De zondag is het hoogtepunt in het leven van de Gemeenschap; de leerlingen ontmoeten de verrezen Heer. Het is de dag van Emmaüs: we vieren het "breken van het brood" en de leerlingen "openen hun ogen en herkennen hem” (cfr. Lc 24). Het is het wekelijkse Pasen dat een voorafbeelding is van het eeuwig Pasen, wanneer God het kwaad en de dood voor eeuwig zal vernietigen.

Niets is mogelijk zonder het gebed, alles is mogelijk voor wie gelooft (Mc 9, 23). Het gebed overstijgt de onmacht van de mensen, het gaat verder dan wat voor onmogelijk gehouden wordt, en laat God toe om met macht in te grijpen in deze wereld. Terwijl de Gemeenschap zorgt voor de armen en de zwakken, leert ze van hen om zich tot God te richten met evenveel vertrouwen en aandrang. En iedereen blijkt een bedelaar van liefde en vrede te zijn.
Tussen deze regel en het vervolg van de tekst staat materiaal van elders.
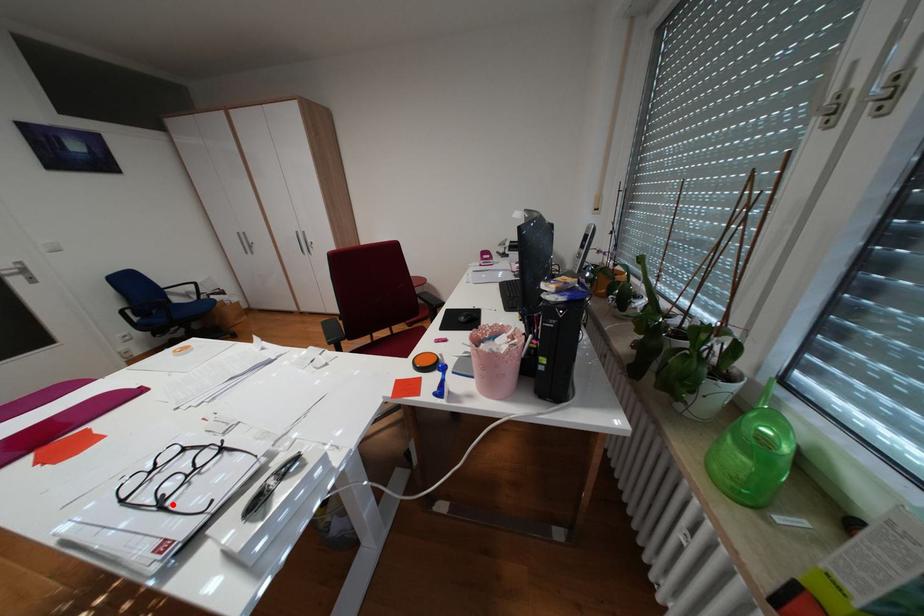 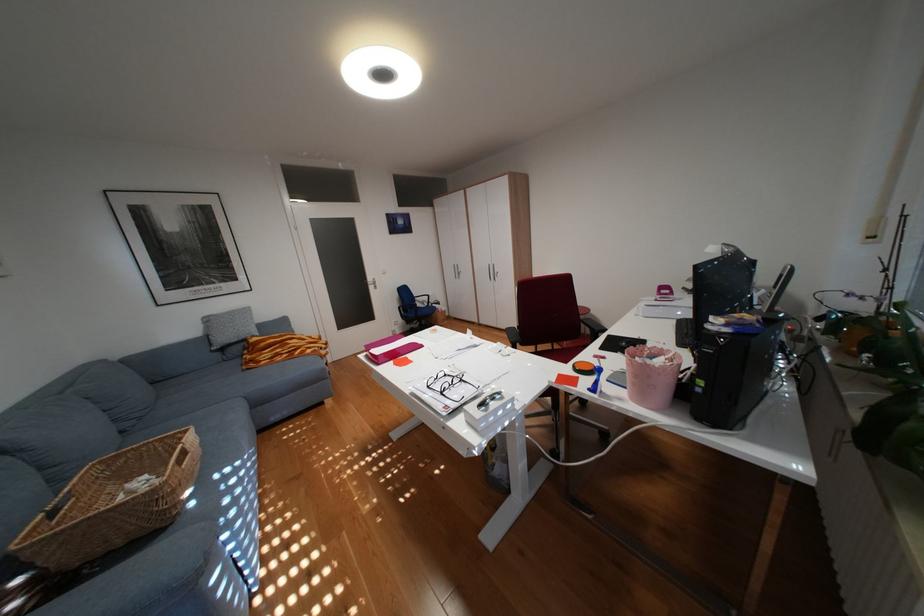 In the second image, find the point that corresponds to the highlighted location in the first image.

(454, 392) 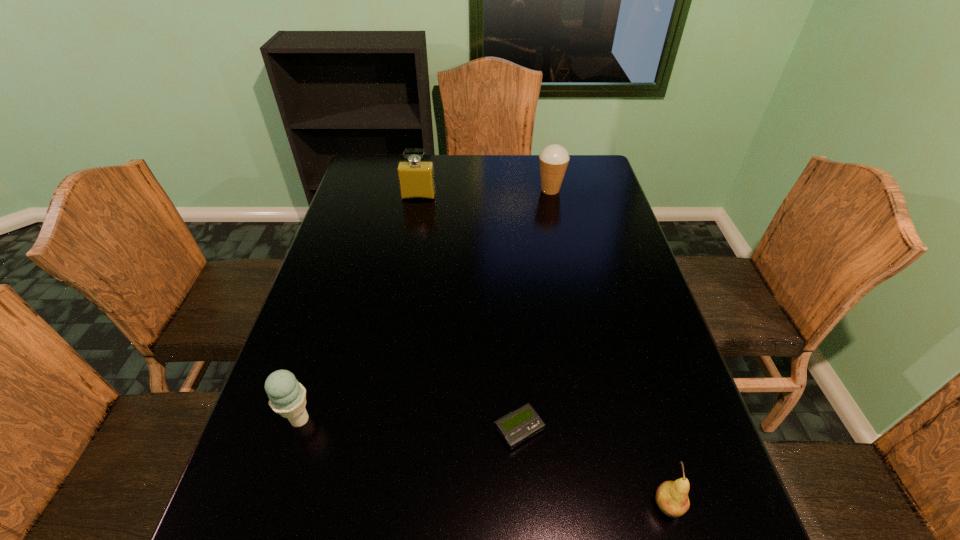 The width and height of the screenshot is (960, 540). What are the coordinates of `free spot between the fourth tallest object and the perfume` in the screenshot? It's located at (543, 351).

You are a GUI agent. You are given a task and a screenshot of the screen. Output one action in this format:
    pyautogui.click(x=<x>, y=<y>)
    Task: Click on the empty space that is in between the left ice cream and the fourth tallest object
    This screenshot has width=960, height=540.
    Given the screenshot: What is the action you would take?
    pyautogui.click(x=484, y=462)

I want to click on empty space that is in between the fourth tallest object and the beeper, so click(593, 467).

Find the location of a particular element. the second closest object to the nearer ice cream is located at coordinates (671, 497).

Image resolution: width=960 pixels, height=540 pixels. Find the location of `object that is the closest to the pear`. object that is the closest to the pear is located at coordinates (515, 427).

The image size is (960, 540). Identify the location of vacant region that satisfies the following two spatial constraints: 1. on the back side of the left ice cream; 2. on the left side of the right ice cream. (372, 190).

Where is `vacant space that satisfies the following two spatial constraints: 1. on the front-facing side of the perfume; 2. on the left side of the beeper`? vacant space that satisfies the following two spatial constraints: 1. on the front-facing side of the perfume; 2. on the left side of the beeper is located at coordinates (377, 429).

Image resolution: width=960 pixels, height=540 pixels. I want to click on free space in the image that satisfies the following two spatial constraints: 1. on the back side of the right ice cream; 2. on the right side of the nearer ice cream, so click(x=372, y=190).

This screenshot has width=960, height=540. In order to click on vacant area that satisfies the following two spatial constraints: 1. on the front side of the right ice cream; 2. on the left side of the second shortest object in this screenshot , I will do `click(615, 505)`.

Identify the location of vacant region that satisfies the following two spatial constraints: 1. on the front-facing side of the perfume; 2. on the left side of the rightmost object. The width and height of the screenshot is (960, 540). (364, 505). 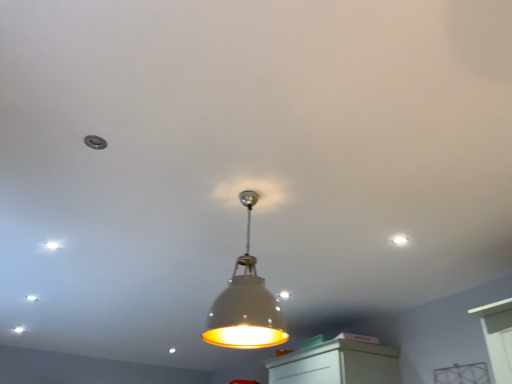 Question: Considering their positions, is white matte lampshade at center located in front of or behind white glossy dot at upper left, the 1th dot from the bottom?

Choices:
 (A) behind
 (B) front

Answer: (B)

Question: Considering the relative positions of white matte lampshade at center and white glossy dot at upper left, which is the second dot in right-to-left order, in the image provided, is white matte lampshade at center to the left or to the right of white glossy dot at upper left, which is the second dot in right-to-left order,?

Choices:
 (A) left
 (B) right

Answer: (B)

Question: Which object is the closest to the white glossy dot at upper left, the 1th dot from the bottom?

Choices:
 (A) white matte lampshade at center
 (B) white matte light fixture at upper center, the first dot when ordered from front to back

Answer: (A)

Question: Which is farther from the white matte light fixture at upper center, positioned as the 2th dot in left-to-right order?

Choices:
 (A) white glossy dot at upper left, the 1th dot from the bottom
 (B) white matte lampshade at center

Answer: (A)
Het gebed, zelfs als dat zwak lijkt in de ogen van de mensen, kan muren doen omvallen en afgronden vullen, geweld uitroeien en barmhartigheid doen groeien. Er staat immers geschreven: “Ik verzeker het jullie nogmaals: als twee van jullie hier op aarde eensgezind om iets vragen, wat het ook is, dan zal mijn Vader in de hemel het voor hen laten gebeuren” (Mt 18, 19).